Wir stehen da im Moment total auf dem Schlauch, ist die erste Aufgabe und weil da alles drauf aufbaut kommen wir auch nicht weiter.

Kann uns da jemand weiterhelfen?

MfG HuMaHi


----------



## Illuvatar (11. Jun 2010)

HuMaHi hat gesagt.:


> (Die soll Spieler naechster() heißen)



Die Methode bei euch heißt aber [c]Spieler naechster (int werspielt)[/c] - und da liegt das Problem  Es geht nämlich darum dass eure Klasse von sich aus wissen soll, welcher Spieler dran ist - d.h. ohne von außen die Information zu kriegen, wer spielt.
Das heißt ihr braucht eine Instanzvariable [c]private int werspielt[/c]. In der init-Methode setzt ihr diese Variable dann auf den passenden Wert, und in der naechster-Methode ändert ihr den Wert und gebt den neuen Wert zurück.


----------



## babuschka (12. Jun 2010)

Hallo,
willkommen im Forum!

Ein schönes Propro habt ihr da bekommen, ich finde es besser als den Vorgänger.
Nun, wie ihr das genau machen sollt steht doch in der Aufgabenstellung: 


> Sie können sich dazu z. B. eine Referenz auf den aktuellen
> Spieler oder einen Index im Objekt speichern


Der erste Vorschlag wäre bei den gegebenen Code vermutlich angemessener. Jetzt müsst ihr nur noch herausfinden, wie ihr es hinbekommt, dass Spieler 1 auch anfängt.

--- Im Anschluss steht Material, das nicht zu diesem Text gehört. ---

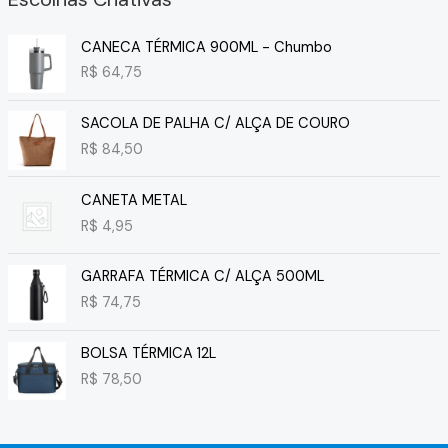
CANECA TÉRMICA 900ML - Chumbo
R$
64,75
SACOLA DE PALHA C/ ALÇA DE COURO
R$
84,50
CANETA METAL
R$
4,95
GARRAFA TÉRMICA C/ ALÇA 500ML
R$
74,75
BOLSA TÉRMICA 12L
R$
78,50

> (Die soll Spieler naechster() heißen)


So sollte sie auch wirklich heißen, also keine Parameter, die Aufgabenstellung macht nämlich Sinn (auch wenn es manchmal nicht so aussieht, man könnte das auch ganz anders lösen  )

Gruß,

JohnMcLane


----------



## HuMaHi (12. Jun 2010)

Danke schonmal für die Antworten
Mal sehen ob wir was hinbekommen


----------



## T0ken (12. Jun 2010)

> public* int Spieler* naechster (int werspielt)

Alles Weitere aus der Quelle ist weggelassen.